:: Task requirements ::
Since pictures do not belong in the copy, please repeat every record below exactly without them.

:: Input for this task ::

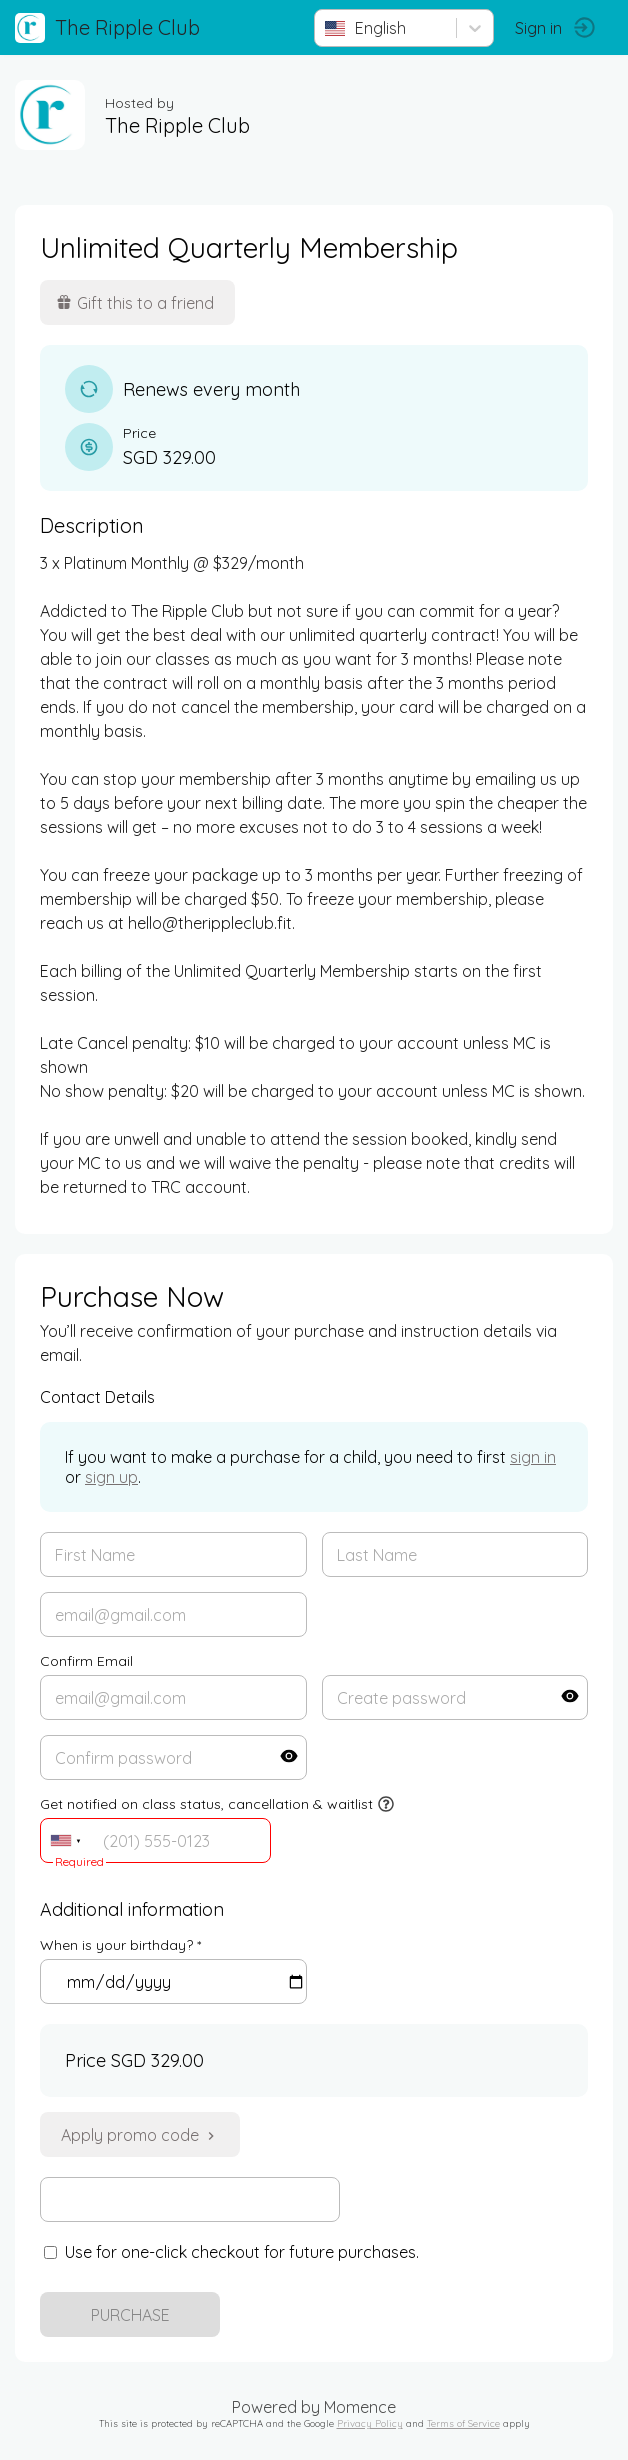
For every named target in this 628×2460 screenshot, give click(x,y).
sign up (111, 1477)
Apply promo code (140, 2135)
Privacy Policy (370, 2423)
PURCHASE (130, 2315)
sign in (533, 1457)
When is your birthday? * (120, 1945)
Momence (360, 2407)
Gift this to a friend (135, 303)
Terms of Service (463, 2423)
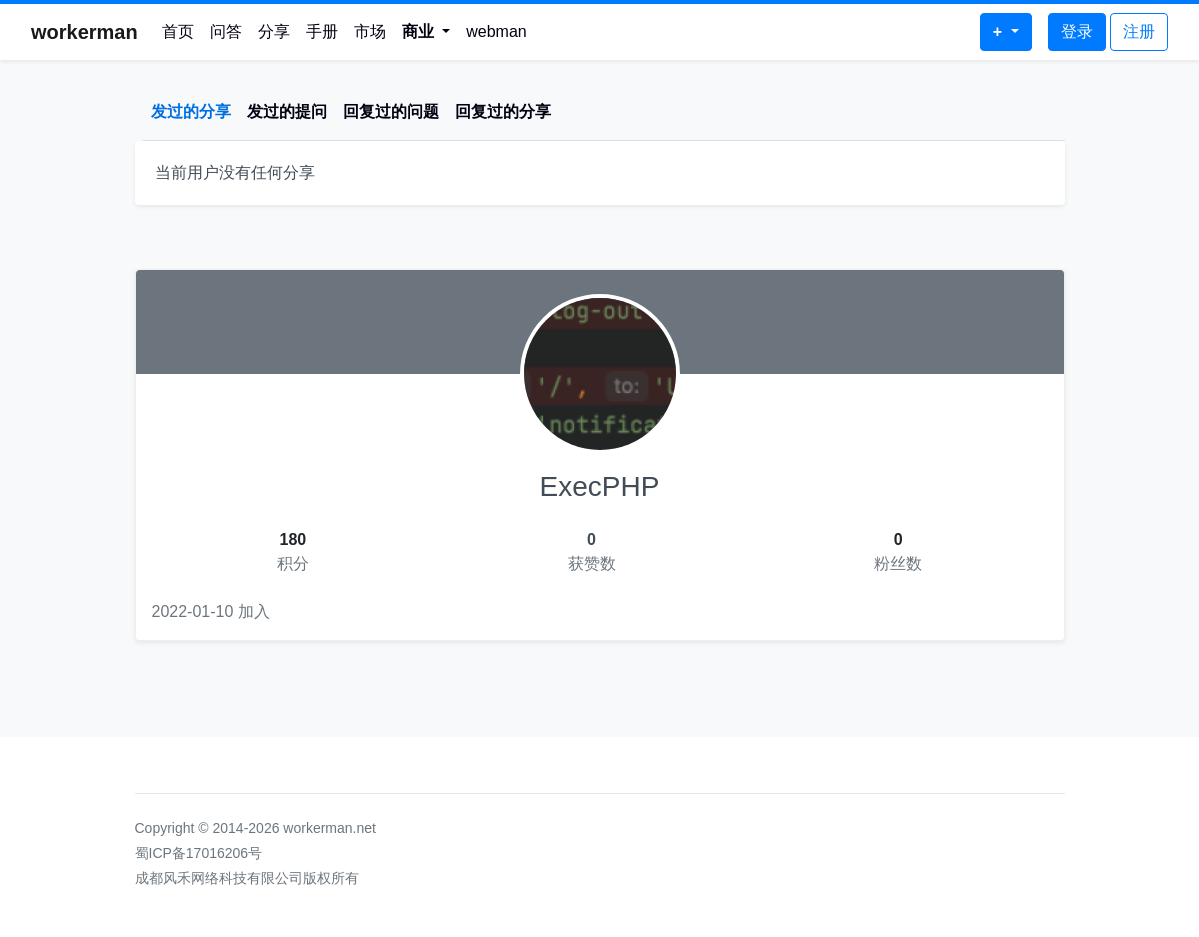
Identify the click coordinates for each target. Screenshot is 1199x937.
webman (496, 31)
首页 (178, 31)
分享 (274, 31)
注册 (1139, 31)
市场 (370, 31)
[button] (426, 32)
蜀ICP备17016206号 (199, 853)
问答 (226, 31)
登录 (1077, 31)
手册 (322, 31)
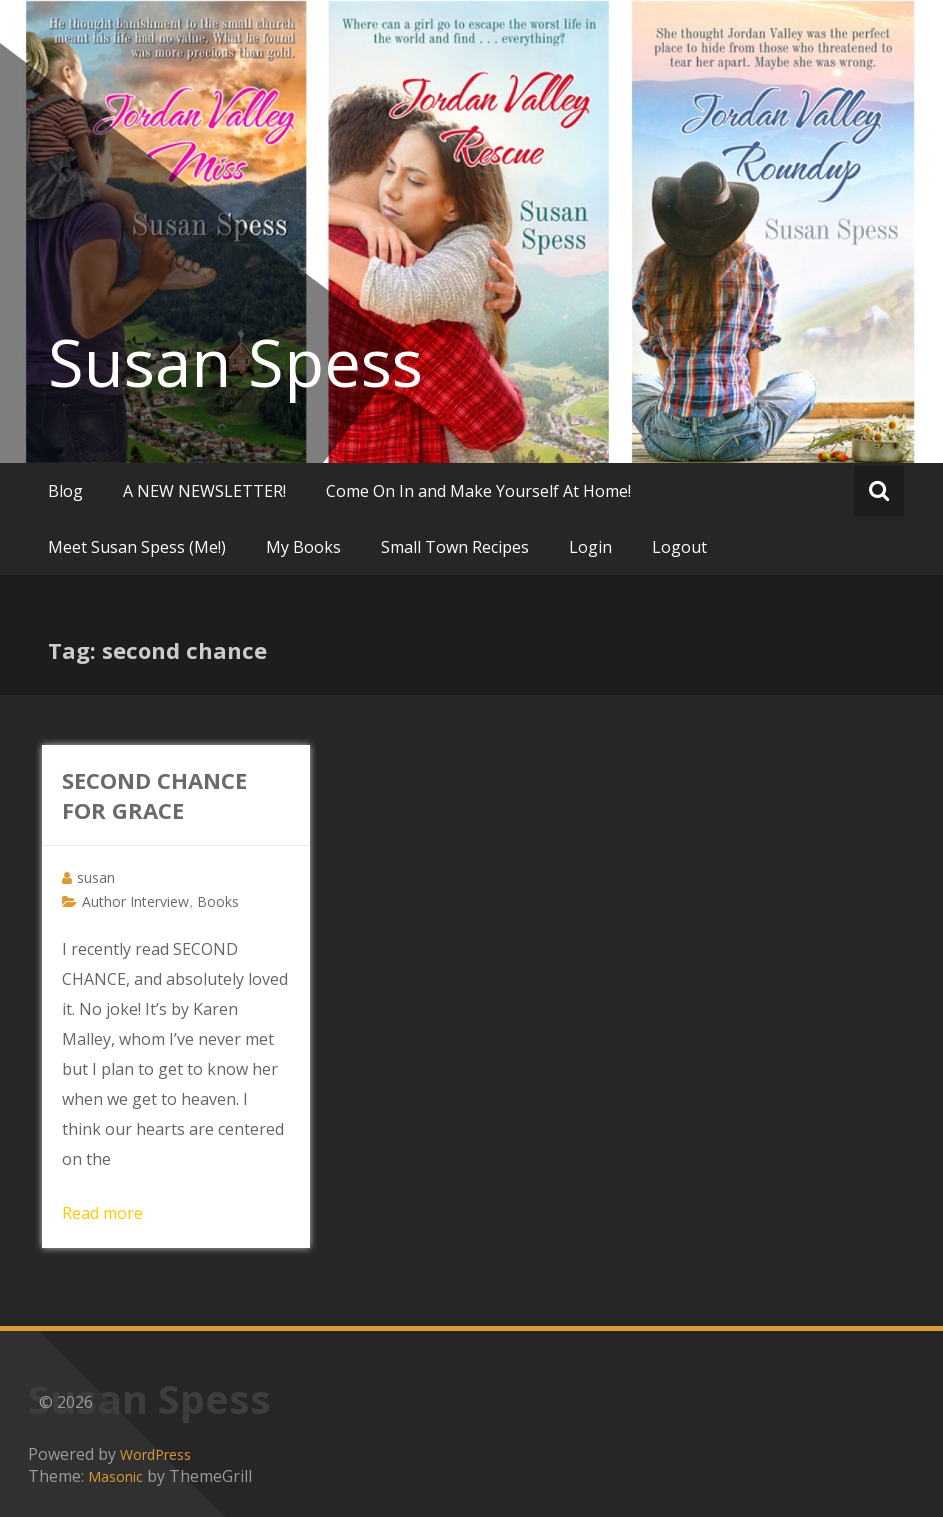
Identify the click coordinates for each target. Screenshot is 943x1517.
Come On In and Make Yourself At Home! (478, 491)
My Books (303, 547)
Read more (102, 1213)
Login (590, 547)
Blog (65, 491)
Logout (679, 547)
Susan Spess (235, 362)
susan (96, 877)
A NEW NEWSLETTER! (204, 491)
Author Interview (135, 901)
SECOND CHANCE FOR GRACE (154, 795)
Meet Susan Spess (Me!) (137, 547)
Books (218, 901)
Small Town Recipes (455, 547)
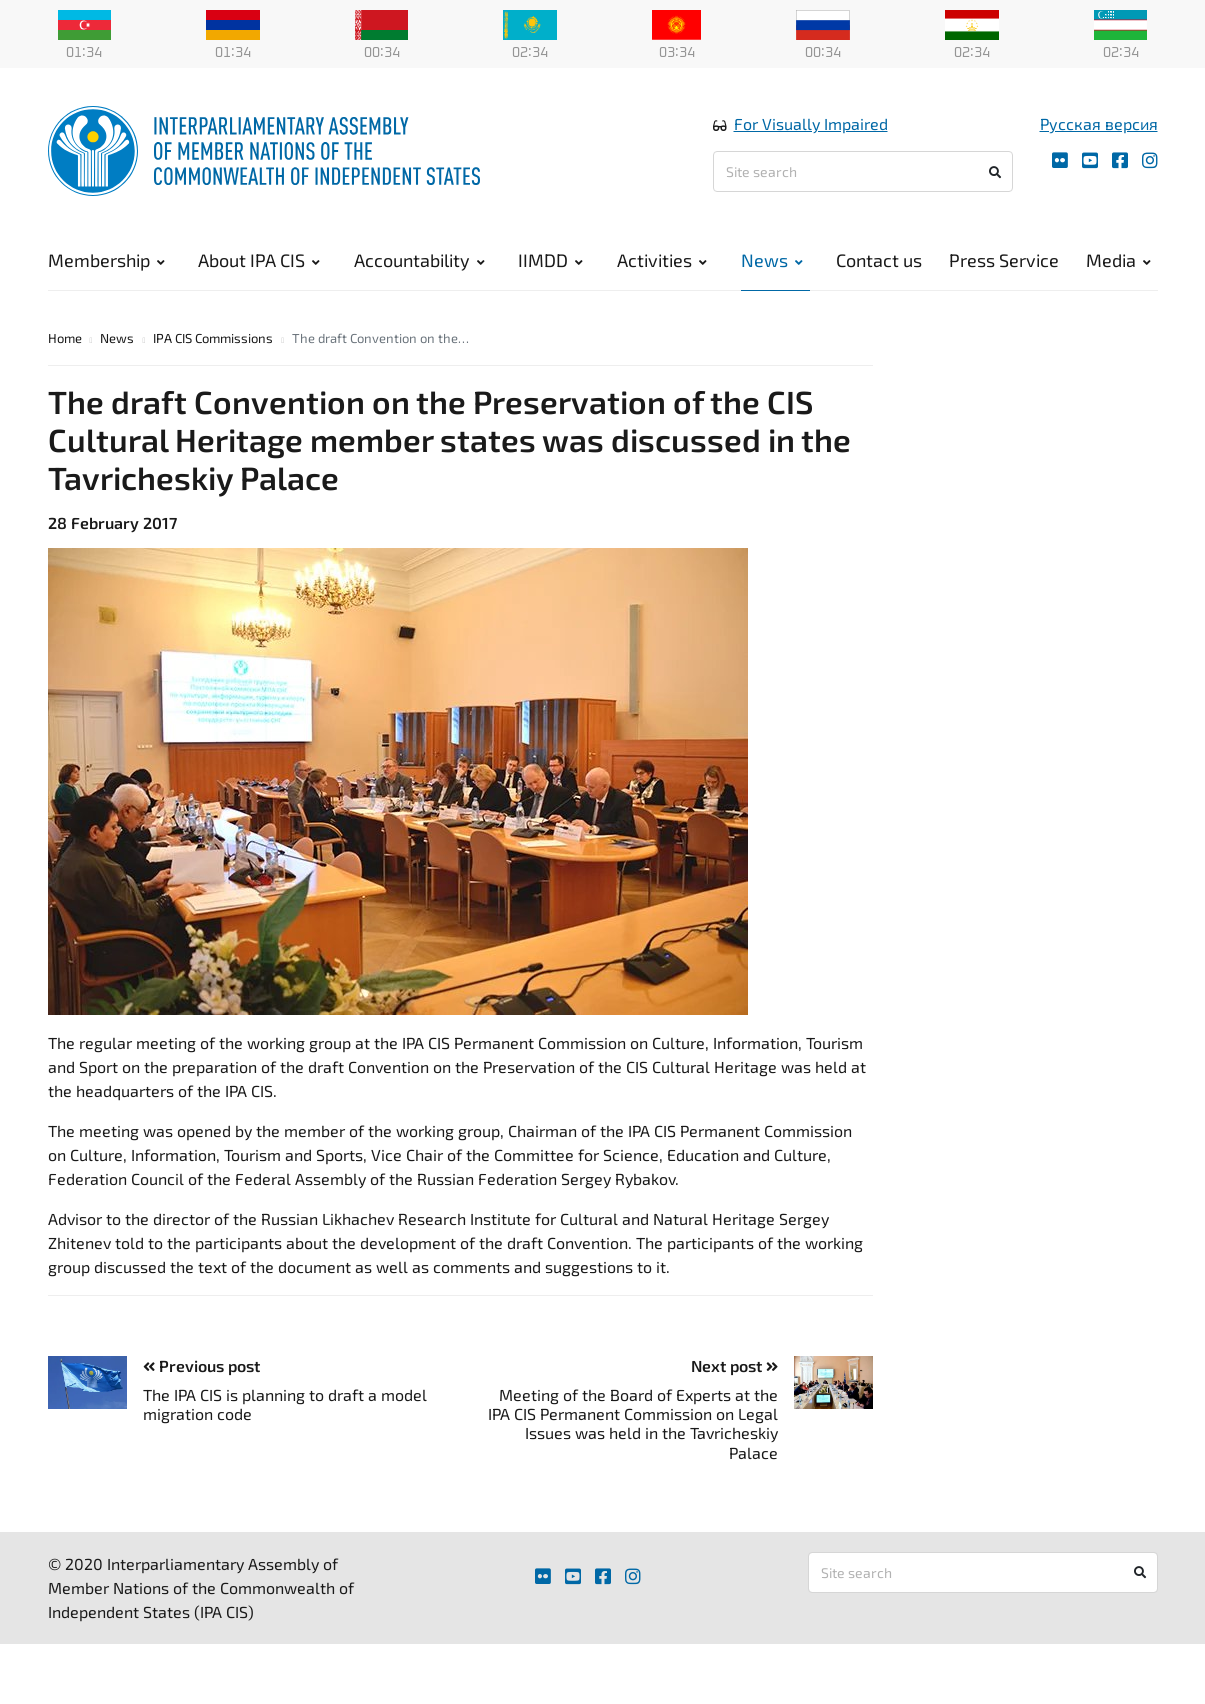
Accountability (419, 260)
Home (65, 338)
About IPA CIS (259, 260)
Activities (662, 260)
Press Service (1004, 260)
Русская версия (1099, 123)
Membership (106, 260)
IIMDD (550, 260)
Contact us (879, 260)
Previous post (201, 1365)
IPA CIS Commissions (213, 338)
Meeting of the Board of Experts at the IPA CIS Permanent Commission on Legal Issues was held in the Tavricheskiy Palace (633, 1423)
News (772, 260)
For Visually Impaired (811, 123)
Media (1118, 260)
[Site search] (863, 171)
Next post (734, 1365)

:: Written answer ::
For every named target in this 628×2460 screenshot, give click(x,y).
sign up (111, 1477)
Apply promo code (140, 2135)
Privacy Policy (370, 2423)
PURCHASE (130, 2315)
sign in (533, 1457)
When is your birthday? * (120, 1945)
Momence (360, 2407)
Gift this to a friend (135, 303)
Terms of Service (463, 2423)
Identify the click coordinates for each target. Screenshot is 1199x937.
webman (496, 31)
首页 (178, 31)
分享 (274, 31)
注册 (1139, 31)
市场 (370, 31)
[button] (426, 32)
蜀ICP备17016206号 (199, 853)
问答 (226, 31)
登录 (1077, 31)
手册 (322, 31)
Identify the click coordinates for each target. Screenshot is 943x1517.
Come On In and Make Yourself At Home! (478, 491)
My Books (303, 547)
Read more (102, 1213)
Login (590, 547)
Blog (65, 491)
Logout (679, 547)
Susan Spess (235, 362)
susan (96, 877)
A NEW NEWSLETTER! (204, 491)
Author Interview (135, 901)
SECOND CHANCE FOR GRACE (154, 795)
Meet Susan Spess (Me!) (137, 547)
Books (218, 901)
Small Town Recipes (455, 547)
Accountability (419, 260)
Home (65, 338)
About IPA CIS (259, 260)
Activities (662, 260)
Press Service (1004, 260)
Русская версия (1099, 123)
Membership (106, 260)
IIMDD (550, 260)
Contact us (879, 260)
Previous post (201, 1365)
IPA CIS Commissions (213, 338)
Meeting of the Board of Experts at the IPA CIS Permanent Commission on Legal Issues was held in the Tavricheskiy Palace (633, 1423)
News (772, 260)
For Visually Impaired (811, 123)
Media (1118, 260)
[Site search] (863, 171)
Next post (734, 1365)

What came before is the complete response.